**Data**
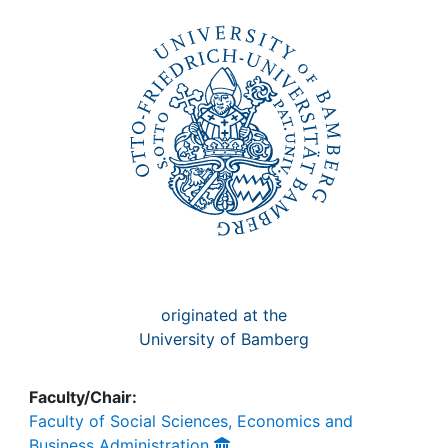
Awards
My FIS
Help
originated at the
University of Bamberg
Faculty/Chair:
Faculty of Social Sciences, Economics and
Business Administration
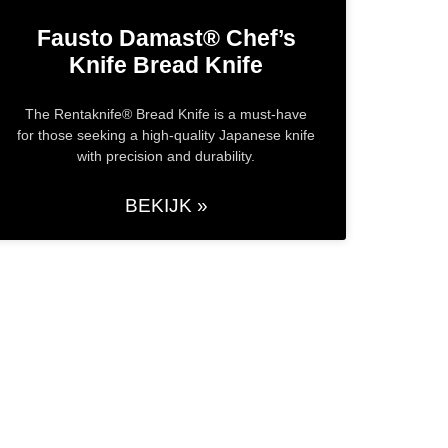
Fausto Damast® Chef’s
Knife​ Bread Knife
The Rentaknife® Bread Knife is a must-have
for those seeking a high-quality Japanese knife
with precision and durability.
BEKIJK »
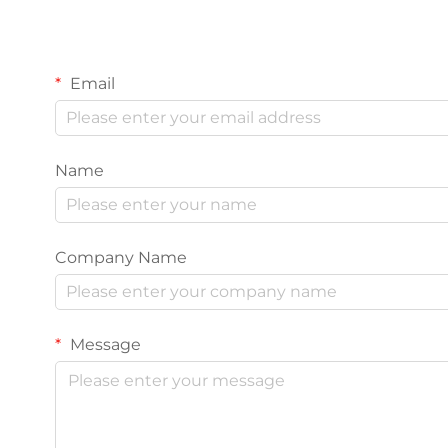
Email
Name
Company Name
Message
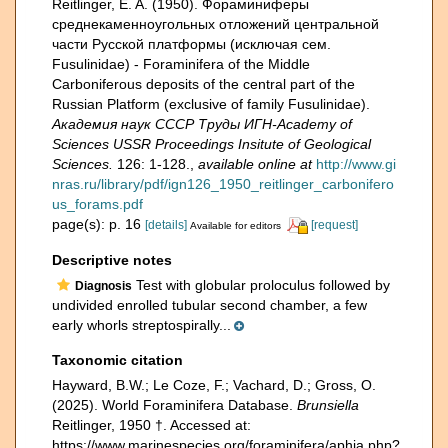
Reitlinger, E. A. (1950). Фораминиферы
среднекаменноугольных отложений центральной
части Русской платформы (исключая сем.
Fusulinidае) - Foraminifera of the Middle
Carboniferous deposits of the central part of the
Russian Platform (exclusive of family Fusulinidae).
Академия наук СССР Труды ИГН-Academy of
Sciences USSR Proceedings Insitute of Geological
Sciences.
126: 1-128.
,
available online at
http://www.gi
nras.ru/library/pdf/ign126_1950_reitlinger_carbonifero
us_forams.pdf
page(s): p. 16
[details]
[request]
Available for editors
Descriptive notes
Test with globular proloculus followed by
Diagnosis
undivided enrolled tubular second chamber, a few
early whorls streptospirally...
Taxonomic citation
Hayward, B.W.; Le Coze, F.; Vachard, D.; Gross, O.
(2025). World Foraminifera Database.
Brunsiella
Reitlinger, 1950 †. Accessed at:
https://www.marinespecies.org/foraminifera/aphia.php?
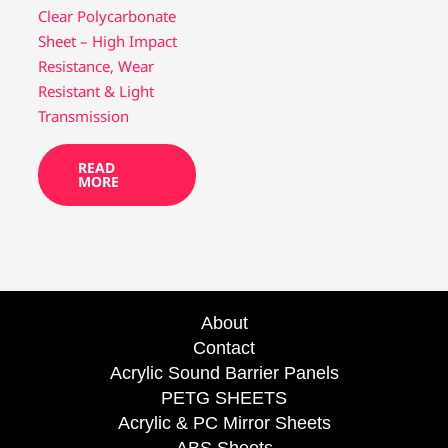
Clear Polycarbonate
Sheet – High Impact
Resistance, Wear
Resistant & Light
Transmission
READ
MORE
About
Contact
Acrylic Sound Barrier Panels
PETG SHEETS
Acrylic & PC Mirror Sheets
ABS Sheets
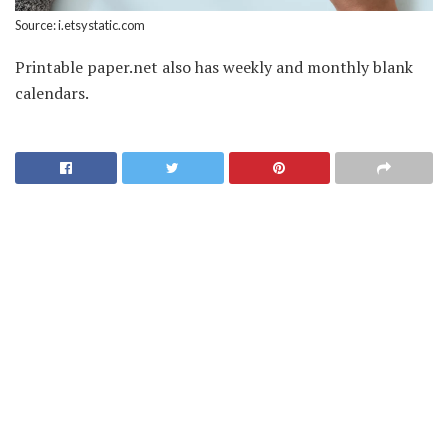
Source: i.etsystatic.com
Printable paper.net also has weekly and monthly blank
calendars.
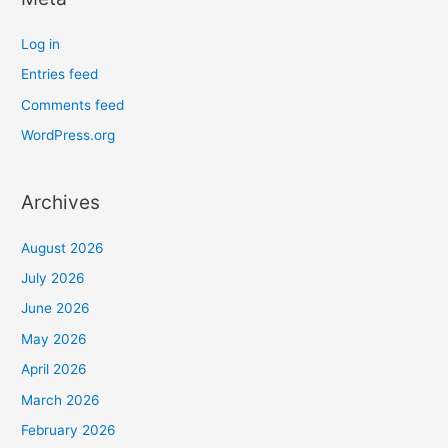
Log in
Entries feed
Comments feed
WordPress.org
Archives
August 2026
July 2026
June 2026
May 2026
April 2026
March 2026
February 2026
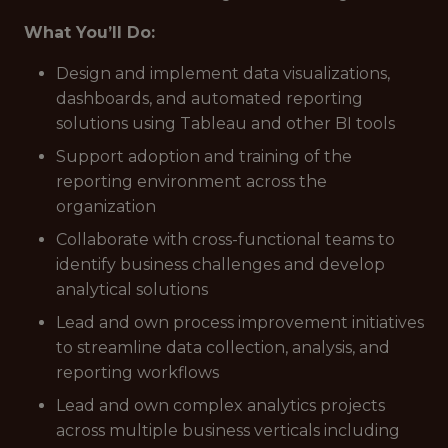
What You’ll Do:
Design and implement data visualizations,
dashboards, and automated reporting
solutions using Tableau and other BI tools
Support adoption and training of the
reporting environment across the
organization
Collaborate with cross-functional teams to
identify business challenges and develop
analytical solutions
Lead and own process improvement initiatives
to streamline data collection, analysis, and
reporting workflows
Lead and own complex analytics projects
across multiple business verticals including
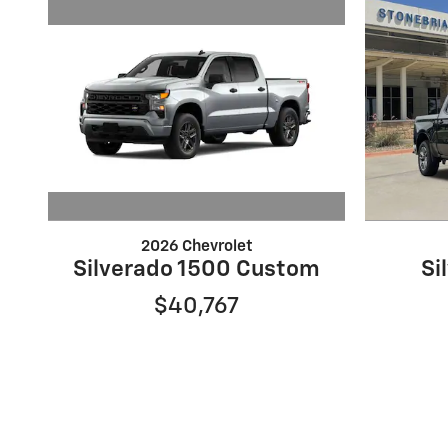
2026 Chevrolet
Silverado 1500 Custom
Si
$40,767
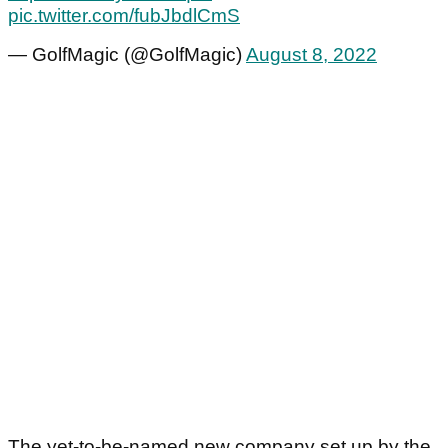
pic.twitter.com/fubJbdlCmS
— GolfMagic (@GolfMagic)
August 8, 2022
The yet-to-be-named new company set up by the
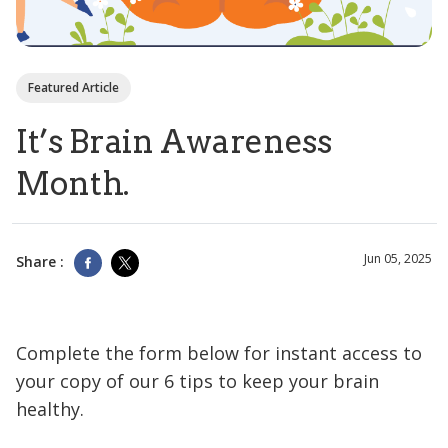
Featured Article
It’s Brain Awareness
Month.
Jun 05, 2025
Share :
Complete the form below for instant access to
your copy of our 6 tips to keep your brain
healthy.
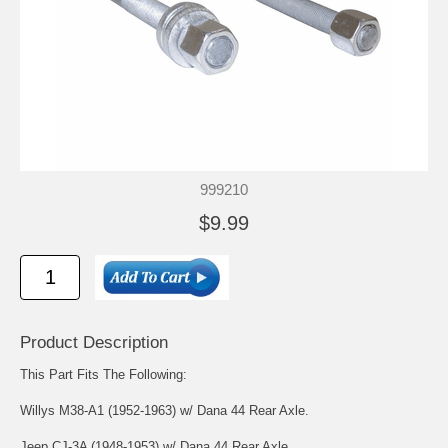
999210
$9.99
Product Description
This Part Fits The Following:
Willys M38-A1 (1952-1963) w/ Dana 44 Rear Axle.
Jeep CJ-3A (1948-1953) w/ Dana 44 Rear Axle.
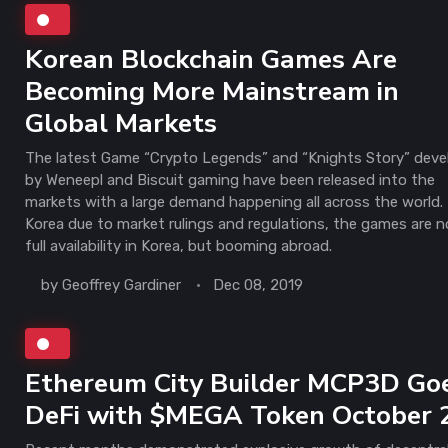
Korean Blockchain Games Are
Becoming More Mainstream in
Global Markets
The latest Game “Crypto Legends” and “Knights Story” dev
by Weneepl and Biscuit gaming have been released into the
markets with a large demand happening all across the world. 
Korea due to market rulings and regulations, the games are n
full availability in Korea, but booming abroad.
by
Geoffrey Gardiner
Dec 08, 2019
Ethereum City Builder MCP3D Go
DeFi with $MEGA Token October 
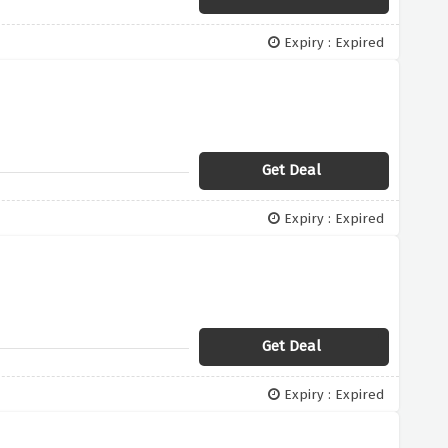
Expiry : Expired
Get Deal
Expiry : Expired
Get Deal
Expiry : Expired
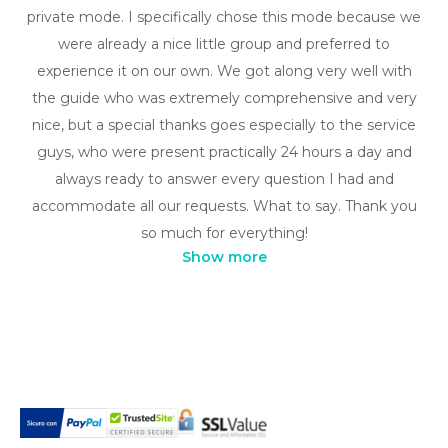
private mode. I specifically chose this mode because we
were already a nice little group and preferred to
experience it on our own. We got along very well with
the guide who was extremely comprehensive and very
nice, but a special thanks goes especially to the service
guys, who were present practically 24 hours a day and
always ready to answer every question I had and
accommodate all our requests. What to say. Thank you
so much for everything!
Show more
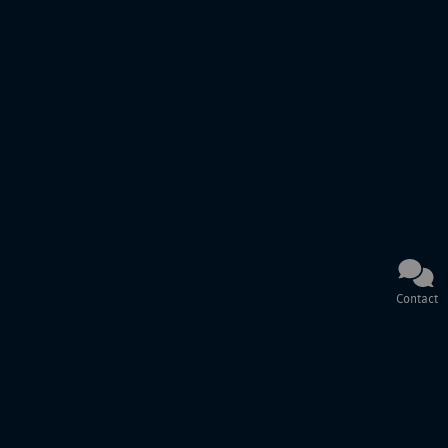
Contact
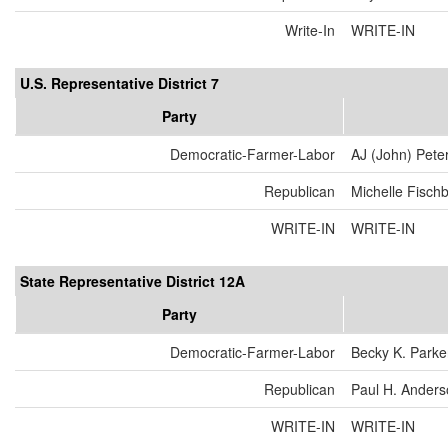
Write-In
WRITE-IN
U.S. Representative District 7
Party
Democratic-Farmer-Labor
AJ (John) Pete
Republican
Michelle Fisch
WRITE-IN
WRITE-IN
State Representative District 12A
Party
Democratic-Farmer-Labor
Becky K. Parke
Republican
Paul H. Ander
WRITE-IN
WRITE-IN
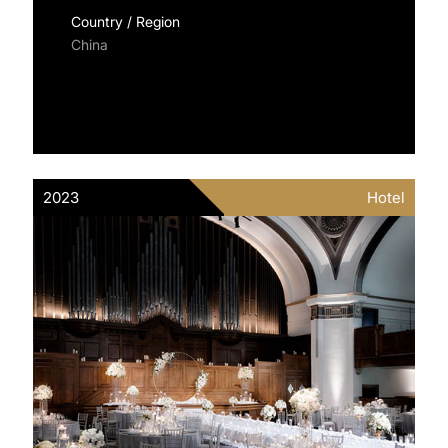
Country / Region
China
2023
Hotel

**Your instructions**
If a line comes after the line with "Company Name", it stays out; print exactly every line from the start of the entries up to and including that line, but no pictures.

**Exercise response**
Awards
My FIS
Help
originated at the
University of Bamberg
Faculty/Chair:
Faculty of Social Sciences, Economics and
Business Administration
Fausto Damast® Chef’s
Knife​ Bread Knife
The Rentaknife® Bread Knife is a must-have
for those seeking a high-quality Japanese knife
with precision and durability.
BEKIJK »
Email
Name
Company Name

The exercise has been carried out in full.